My question is this… I don't cook on the trail, I boil scalding hot water with my msr reactor stove. I just want to boil water and throw it in the insulated bag and eat 25 minutes laterq. do a lot of these one pot meals need more cooking time? Like pour in a of of boil water then simmer with a lid on? I don't eat like that at all on the trail. I got better things to do than cooking and cleaning at the campsite lol.
Mar 4, 2015 at 4:37 pm #2180002Ingredients matter. Dehydrated meat chunks are always awful. Chicken is the worst. I know some people disagree, but I suspect these are the same people that like all-white-meat chicken tenders. It only works if the idea of meat is more important to you than the actual taste or texture of meat.
Brand matters too for FD meals.

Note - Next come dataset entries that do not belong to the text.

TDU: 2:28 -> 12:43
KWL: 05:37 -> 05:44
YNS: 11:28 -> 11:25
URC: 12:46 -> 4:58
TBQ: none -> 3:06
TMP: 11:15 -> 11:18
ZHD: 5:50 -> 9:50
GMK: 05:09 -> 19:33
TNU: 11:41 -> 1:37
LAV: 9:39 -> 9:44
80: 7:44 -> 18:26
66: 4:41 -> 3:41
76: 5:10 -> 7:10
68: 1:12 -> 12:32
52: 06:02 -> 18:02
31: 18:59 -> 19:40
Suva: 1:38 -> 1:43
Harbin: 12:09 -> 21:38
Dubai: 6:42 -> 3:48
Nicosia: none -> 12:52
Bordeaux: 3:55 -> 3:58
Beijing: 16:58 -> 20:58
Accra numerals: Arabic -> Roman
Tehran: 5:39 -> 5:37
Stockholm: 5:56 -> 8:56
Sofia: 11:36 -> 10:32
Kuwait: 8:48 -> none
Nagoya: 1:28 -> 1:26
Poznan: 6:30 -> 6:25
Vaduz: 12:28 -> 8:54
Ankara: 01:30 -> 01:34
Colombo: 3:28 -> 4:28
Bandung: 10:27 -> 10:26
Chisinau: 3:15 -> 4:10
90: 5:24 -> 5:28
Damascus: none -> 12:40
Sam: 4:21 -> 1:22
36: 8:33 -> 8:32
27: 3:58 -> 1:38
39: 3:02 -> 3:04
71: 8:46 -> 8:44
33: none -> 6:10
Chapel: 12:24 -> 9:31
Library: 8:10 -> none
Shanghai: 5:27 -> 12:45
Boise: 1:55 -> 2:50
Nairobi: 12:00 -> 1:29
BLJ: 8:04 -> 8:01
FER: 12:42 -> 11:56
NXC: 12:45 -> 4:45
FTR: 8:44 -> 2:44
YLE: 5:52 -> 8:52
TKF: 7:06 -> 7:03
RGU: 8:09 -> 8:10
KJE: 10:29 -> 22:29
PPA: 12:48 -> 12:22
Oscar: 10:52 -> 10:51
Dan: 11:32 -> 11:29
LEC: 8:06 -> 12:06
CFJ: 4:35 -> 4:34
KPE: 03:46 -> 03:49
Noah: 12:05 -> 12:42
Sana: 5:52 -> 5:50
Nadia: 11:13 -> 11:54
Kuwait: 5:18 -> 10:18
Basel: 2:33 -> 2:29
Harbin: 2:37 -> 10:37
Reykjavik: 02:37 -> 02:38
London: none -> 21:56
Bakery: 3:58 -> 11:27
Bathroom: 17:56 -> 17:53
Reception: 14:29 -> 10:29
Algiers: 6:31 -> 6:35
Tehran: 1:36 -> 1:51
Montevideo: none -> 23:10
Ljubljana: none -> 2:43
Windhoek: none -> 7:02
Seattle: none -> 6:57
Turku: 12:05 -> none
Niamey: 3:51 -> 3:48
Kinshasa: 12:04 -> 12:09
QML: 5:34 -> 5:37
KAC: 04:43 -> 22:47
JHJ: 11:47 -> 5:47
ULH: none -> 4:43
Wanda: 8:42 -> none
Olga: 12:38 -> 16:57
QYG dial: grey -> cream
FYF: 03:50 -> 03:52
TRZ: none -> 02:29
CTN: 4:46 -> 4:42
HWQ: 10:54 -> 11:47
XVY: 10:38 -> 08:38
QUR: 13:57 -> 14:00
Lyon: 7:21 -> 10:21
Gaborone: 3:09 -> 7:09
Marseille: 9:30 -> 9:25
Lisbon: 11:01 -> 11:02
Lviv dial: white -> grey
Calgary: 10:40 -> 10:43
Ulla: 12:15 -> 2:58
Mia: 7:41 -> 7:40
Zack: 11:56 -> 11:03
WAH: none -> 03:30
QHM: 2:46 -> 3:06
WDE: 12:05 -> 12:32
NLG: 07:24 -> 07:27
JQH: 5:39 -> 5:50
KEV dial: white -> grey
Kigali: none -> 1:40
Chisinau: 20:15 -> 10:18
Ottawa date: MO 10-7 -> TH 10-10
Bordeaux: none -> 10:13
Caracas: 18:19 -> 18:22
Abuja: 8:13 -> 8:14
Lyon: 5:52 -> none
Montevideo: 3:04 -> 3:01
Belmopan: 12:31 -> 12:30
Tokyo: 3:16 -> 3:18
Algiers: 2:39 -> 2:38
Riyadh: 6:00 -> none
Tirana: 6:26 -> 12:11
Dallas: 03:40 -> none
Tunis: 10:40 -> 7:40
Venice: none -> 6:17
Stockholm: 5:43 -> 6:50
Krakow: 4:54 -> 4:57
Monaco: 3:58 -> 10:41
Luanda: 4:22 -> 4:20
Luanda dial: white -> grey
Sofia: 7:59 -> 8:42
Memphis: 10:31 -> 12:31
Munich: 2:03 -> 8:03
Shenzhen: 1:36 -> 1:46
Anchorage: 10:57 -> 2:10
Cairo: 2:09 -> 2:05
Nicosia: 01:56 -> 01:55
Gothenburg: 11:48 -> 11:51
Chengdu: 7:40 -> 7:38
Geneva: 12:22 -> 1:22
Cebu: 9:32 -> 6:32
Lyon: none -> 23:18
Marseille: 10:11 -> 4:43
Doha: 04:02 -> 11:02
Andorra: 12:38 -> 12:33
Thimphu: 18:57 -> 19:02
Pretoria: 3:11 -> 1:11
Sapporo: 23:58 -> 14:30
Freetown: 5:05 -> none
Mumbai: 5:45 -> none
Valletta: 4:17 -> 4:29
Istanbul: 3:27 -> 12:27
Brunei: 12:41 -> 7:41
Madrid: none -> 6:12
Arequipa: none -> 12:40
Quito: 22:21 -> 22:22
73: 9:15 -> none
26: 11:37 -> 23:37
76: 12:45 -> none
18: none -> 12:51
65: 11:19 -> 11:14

I gave Mountain House a fair try but it really isn't good. MaryJanesFarm is better and PackitGormet is much better. Even so, PackitGormet can't make dry chicken cubes appeal to me, so I just avoid meals where that is a central ingredient. (I satisfy my meat craving with summer sausage and beef jerky, which I never tire of.)
Mar 4, 2015 at 4:53 pm #2180006I think it's a little better to bring water to boil, turn down burner to simmer, add dehydrated food, stir, wait maybe 30 seconds for it to boil just a little, put on lid, turn off burner, wait 15 minutes or whatever.
If you put boiling water in a bag with dehydrated food, it will cool down a little so it won't re-hydrate quite as good.
Despite what anyone says, I question putting boiling water in a plastic bag. Some chemicals will leach out. Probably not a big deal, especially if you only do this occasionally.
Mar 4, 2015 at 5:02 pm #2180010Yep, we bought the dehydrator and tried some of the recipes out of the book. We had mixed results, mostly bad. Food prep is a bit like describing your version of a light pack. We all have slightly different preferences.
The wife and I have been actively experimenting with food for backpacking, canoeing and kayaking for four years. We dehydrate ground beef and turkey. We buy freeze dried chicken. I prefer to dehydrate my own eggs (uncooked) and fry them on trail. For many meals we dehydrate items separately then mix once dried.
There is no one answer, but the dehydrators are a great tool. Keep experimenting
Mar 4, 2015 at 5:11 pm #2180012One of BPL's own has a lot of good information on her web site:
I'd start there if I were going to dehydrate my own food.
Mar 4, 2015 at 5:16 pm #2180015The BEST reason to post (or move) this thread to the "Food, Nutrition & Hydration" category is that it is FAR more likely to attract attention from our resident food experts, including Laurie Ann March (the author of "A Fork in the Trail") and Sarah Kirkconnell (of the blogs Freezer Bag Cooking and Trail Cooking).
Both these ladies are a genuine treasure trove of excellent information and ideas, and their input is part of what makes this website so useful!
Mar 4, 2015 at 5:30 pm #2180020"Like pour in a of of boil water then simmer with a lid on? I don't eat like that at all on the trail. I got better things to do than cooking and cleaning at the campsite lol."
Good food requires some discipline. Building a routine will make this task, well, not a task. If you are not willing to spend the extra 5-10 minutes cooking and cleaning, then why even bother straying away from your Mountain House?